• SUPPLIED DATA:
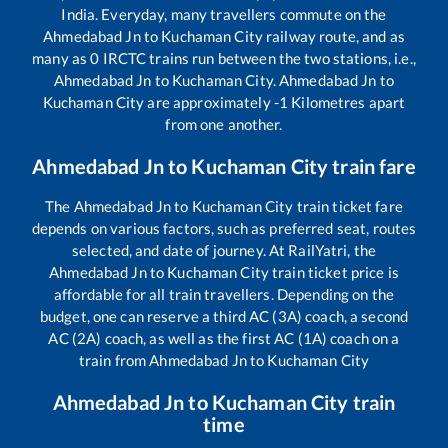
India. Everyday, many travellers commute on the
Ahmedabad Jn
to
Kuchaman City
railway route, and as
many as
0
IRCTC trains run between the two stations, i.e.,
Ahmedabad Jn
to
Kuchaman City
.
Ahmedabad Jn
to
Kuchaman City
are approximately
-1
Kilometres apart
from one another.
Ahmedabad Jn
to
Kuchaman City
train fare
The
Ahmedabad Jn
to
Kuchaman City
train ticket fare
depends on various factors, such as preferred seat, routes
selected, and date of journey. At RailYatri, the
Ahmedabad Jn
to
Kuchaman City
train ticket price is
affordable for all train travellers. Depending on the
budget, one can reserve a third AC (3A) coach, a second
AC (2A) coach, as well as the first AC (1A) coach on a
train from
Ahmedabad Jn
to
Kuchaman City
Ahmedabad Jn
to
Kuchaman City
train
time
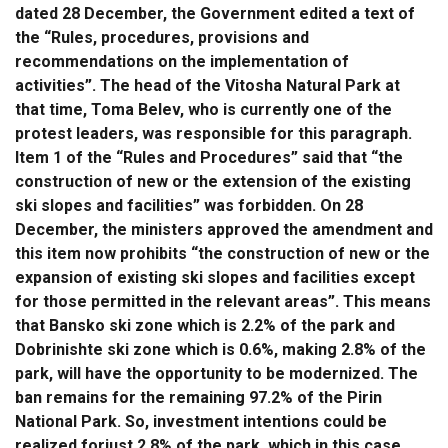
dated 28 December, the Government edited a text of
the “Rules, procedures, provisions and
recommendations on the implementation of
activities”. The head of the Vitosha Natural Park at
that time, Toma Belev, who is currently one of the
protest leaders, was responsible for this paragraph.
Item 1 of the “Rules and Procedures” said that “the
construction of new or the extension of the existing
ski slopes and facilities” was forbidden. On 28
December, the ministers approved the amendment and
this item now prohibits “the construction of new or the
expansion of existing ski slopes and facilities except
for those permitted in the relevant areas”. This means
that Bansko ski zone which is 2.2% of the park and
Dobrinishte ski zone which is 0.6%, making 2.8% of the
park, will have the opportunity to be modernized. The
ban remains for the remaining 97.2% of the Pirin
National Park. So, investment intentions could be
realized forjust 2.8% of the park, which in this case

...

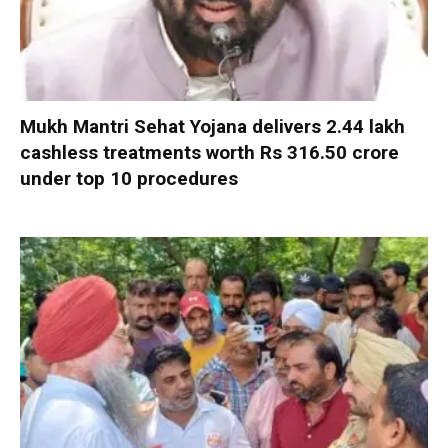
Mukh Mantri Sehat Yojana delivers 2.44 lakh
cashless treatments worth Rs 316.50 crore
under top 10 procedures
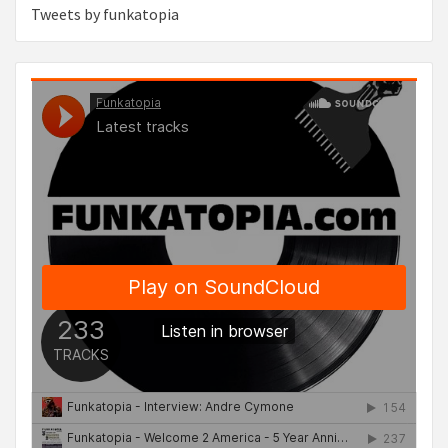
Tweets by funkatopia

--

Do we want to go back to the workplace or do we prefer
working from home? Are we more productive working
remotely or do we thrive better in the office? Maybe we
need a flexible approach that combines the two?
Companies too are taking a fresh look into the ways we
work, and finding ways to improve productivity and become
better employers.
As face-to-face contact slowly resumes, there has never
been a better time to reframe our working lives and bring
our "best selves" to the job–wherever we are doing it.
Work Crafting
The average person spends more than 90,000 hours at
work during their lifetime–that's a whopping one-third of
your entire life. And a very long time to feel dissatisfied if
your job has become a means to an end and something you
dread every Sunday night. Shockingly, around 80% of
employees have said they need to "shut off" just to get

• EXERCISE AIM: Copy all the lines from the data above that hold the word "working".

• TASK ANSWER:
working from home? Are we more productive working
been a better time to reframe our working lives and bring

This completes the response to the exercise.